Tyler vs. Tyrone on Immigration

I am unimpressed by Tyler's reply to Tyrone. I don't relish the gimmicky nature of Tyrone's proposals, and my commitment to the rule of law excludes setting forth the intentional disregard for the law as a positive reform. That said, Tyrone is in important ways both a better liberal and a better utilitarian than Tyler, at least in this case. And Tyler's reply, “Poor Tyrone has no idea of the cultural foundations of democracy,” sounds like a glib piece of reactionary agitprop in the absence of evidence that Tyrone's proposals would indeed erode the cultural foundations of the institutions that make the U.S. such an attractive target of migration.
I am the last person to deny that “moral infrastructure” is of fundamental importance. But opponents of liberal migration and labor policies too often confuse dynamic cultural change for cultural erosion. I more afraid that fat, tenured Americans will become too risk averse and insurance-minded than that hungry, entrepreneurial new entrants will undermine the very institutions they came to benefit from. Why not think that, on the one hand, our institutions  transform newcomers culturally more than they transform our institutions, while, on the other hand, newcomers keep our institutions vital and growth-minded, rather than moribund and insurance-mided? I wonder if Anthony de Jasay's reply to a very different argument doesn't apply here, too:

It so happens that under the hypothesis of an accumulated pool of agreeable externalities, the very processes of production and exchange that are enriched by people helping themselves to the pool, and by so doing depleting it so that less is left for latecomers, must be agreed by the same token to be replenishing the pool by the agreeable externalities they generate. For if past social cooperation has left over externalities that enrich the present, why should we not assume that present social cooperation will likewise enrich the future?–though room may always be left for the second-order question about the present doing enough for the future.

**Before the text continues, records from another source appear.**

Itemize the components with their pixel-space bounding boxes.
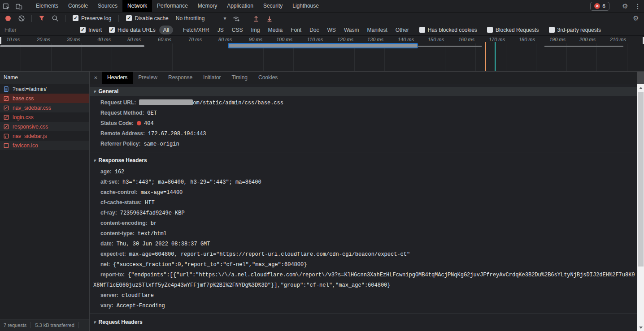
script-icon <box>3 133 9 139</box>
section-response-headers[interactable]: Response Headers <box>90 156 637 165</box>
invert-checkbox[interactable]: Invert <box>80 27 102 33</box>
tab-initiator[interactable]: Initiator <box>198 72 226 84</box>
blocked-requests-checkbox[interactable]: Blocked Requests <box>487 27 539 33</box>
details-scrollbar[interactable] <box>637 84 644 331</box>
type-filter-other[interactable]: Other <box>392 27 413 33</box>
request-row[interactable]: ?next=/admin/ <box>0 84 89 94</box>
header-name: Status Code: <box>100 120 134 126</box>
tick-label: 160 ms <box>458 37 474 42</box>
header-name: Remote Address: <box>100 130 145 137</box>
filter-input[interactable] <box>1 27 76 33</box>
preserve-log-checkbox[interactable]: Preserve log <box>73 15 111 21</box>
disable-cache-checkbox[interactable]: Disable cache <box>126 15 168 21</box>
section-title: Response Headers <box>99 157 147 163</box>
export-har-icon[interactable] <box>263 12 276 24</box>
clear-network-log-icon[interactable] <box>15 12 28 24</box>
request-row[interactable]: nav_sidebar.css <box>0 103 89 112</box>
type-filter-fetch-xhr[interactable]: Fetch/XHR <box>179 27 213 33</box>
scroll-down-button[interactable] <box>637 324 644 331</box>
tab-security[interactable]: Security <box>258 0 287 12</box>
tab-headers[interactable]: Headers <box>102 72 133 84</box>
throttling-select[interactable]: No throttling <box>176 15 226 21</box>
type-filter-all[interactable]: All <box>159 26 173 34</box>
request-row[interactable]: responsive.css <box>0 122 89 131</box>
header-name: Request URL: <box>100 99 136 106</box>
section-general[interactable]: General <box>90 87 637 96</box>
tab-lighthouse[interactable]: Lighthouse <box>287 0 324 12</box>
tab-elements[interactable]: Elements <box>31 0 63 12</box>
section-request-headers[interactable]: Request Headers <box>90 318 637 327</box>
header-name: cache-control: <box>100 189 138 195</box>
more-options-kebab-icon[interactable] <box>631 0 644 12</box>
tick-label: 150 ms <box>428 37 444 42</box>
overview-window-handle-left[interactable] <box>0 37 1 44</box>
import-har-icon[interactable] <box>250 12 262 24</box>
tab-sources[interactable]: Sources <box>93 0 122 12</box>
header-value: {"endpoints":[{"url":"https:\/\/a.nel.cl… <box>93 272 635 288</box>
type-filter-css[interactable]: CSS <box>228 27 247 33</box>
type-filter-media[interactable]: Media <box>264 27 287 33</box>
tab-timing[interactable]: Timing <box>226 72 253 84</box>
request-row[interactable]: login.css <box>0 112 89 122</box>
checkbox-unchecked-icon[interactable] <box>549 27 555 33</box>
network-settings-gear-icon[interactable] <box>630 12 642 24</box>
request-row-selected[interactable]: base.css <box>0 94 89 103</box>
scrollbar-thumb[interactable] <box>638 92 644 267</box>
checkbox-checked-icon[interactable] <box>109 27 115 33</box>
load-event-line <box>495 42 496 71</box>
settings-gear-icon[interactable] <box>619 0 631 12</box>
has-blocked-cookies-checkbox[interactable]: Has blocked cookies <box>419 27 477 33</box>
checkbox-unchecked-icon[interactable] <box>419 27 425 33</box>
type-filter-manifest[interactable]: Manifest <box>363 27 391 33</box>
tab-response[interactable]: Response <box>163 72 198 84</box>
request-row[interactable]: nav_sidebar.js <box>0 131 89 141</box>
type-filter-font[interactable]: Font <box>287 27 305 33</box>
tab-console[interactable]: Console <box>63 0 93 12</box>
type-filter-js[interactable]: JS <box>213 27 228 33</box>
headers-view: General Request URL:om/static/admin/css/… <box>90 84 644 331</box>
request-name: favicon.ico <box>13 142 38 149</box>
filter-funnel-icon[interactable] <box>35 12 48 24</box>
name-column-header[interactable]: Name <box>0 72 89 84</box>
overview-activity-line <box>544 46 623 47</box>
network-overview-timeline[interactable]: 10 ms 20 ms 30 ms 40 ms 50 ms 60 ms 70 m… <box>0 36 644 72</box>
device-toolbar-icon[interactable] <box>13 0 25 12</box>
type-filter-img[interactable]: Img <box>247 27 264 33</box>
close-details-icon[interactable] <box>90 72 102 84</box>
third-party-requests-checkbox[interactable]: 3rd-party requests <box>549 27 601 33</box>
search-icon[interactable] <box>49 12 61 24</box>
type-filter-wasm[interactable]: Wasm <box>340 27 363 33</box>
request-row[interactable]: favicon.ico <box>0 141 89 150</box>
section-title: Request Headers <box>99 319 143 325</box>
tab-application[interactable]: Application <box>222 0 258 12</box>
triangle-down-icon <box>93 157 96 163</box>
scroll-up-button[interactable] <box>637 84 644 91</box>
checkbox-checked-icon[interactable] <box>126 15 132 21</box>
checkbox-checked-icon[interactable] <box>80 27 86 33</box>
record-network-log-icon[interactable] <box>5 16 11 21</box>
tick-label: 110 ms <box>307 37 323 42</box>
console-error-badge[interactable]: 6 <box>590 2 609 11</box>
hide-data-urls-checkbox[interactable]: Hide data URLs <box>109 27 156 33</box>
tab-performance[interactable]: Performance <box>152 0 193 12</box>
type-filter-doc[interactable]: Doc <box>305 27 323 33</box>
request-name: nav_sidebar.css <box>13 105 51 111</box>
tab-network[interactable]: Network <box>122 0 152 12</box>
stylesheet-icon <box>3 95 9 102</box>
request-name: ?next=/admin/ <box>13 86 47 92</box>
header-name: Referrer Policy: <box>100 141 140 147</box>
error-status-dot-icon <box>137 121 141 125</box>
chevron-up-icon <box>639 87 643 89</box>
checkbox-checked-icon[interactable] <box>73 15 78 21</box>
tab-memory[interactable]: Memory <box>193 0 222 12</box>
header-line: cache-control:max-age=14400 <box>90 187 637 198</box>
header-line: expect-ct:max-age=604800, report-uri="ht… <box>90 249 637 259</box>
network-conditions-icon[interactable] <box>230 12 242 24</box>
tab-cookies[interactable]: Cookies <box>253 72 283 84</box>
inspect-element-icon[interactable] <box>0 0 13 12</box>
triangle-down-icon <box>93 88 96 95</box>
header-value: cloudflare <box>122 292 154 299</box>
tab-preview[interactable]: Preview <box>133 72 163 84</box>
checkbox-unchecked-icon[interactable] <box>487 27 493 33</box>
type-filter-ws[interactable]: WS <box>323 27 340 33</box>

[Update: In the comments Tyler clarifies, “Sometimes Tyler is simply too obscure. I meant the line about cultural foundations to be poking fun at others, namely that a nation can be too stupid to embrace certain bright ideas…and that, sadly, that is part of democracy too.” I think I see! So… Then Tyler agrees with the upshot of Tyrone's ideas after all, but just thinks they are too infeasible to take seriously, given democractic stupidity?
 You should of course pre-order Tyler's book and get access to his super-secret blog hideout. I got my hands on a review copy and have read most of it. It's good. Short review forthcoming.]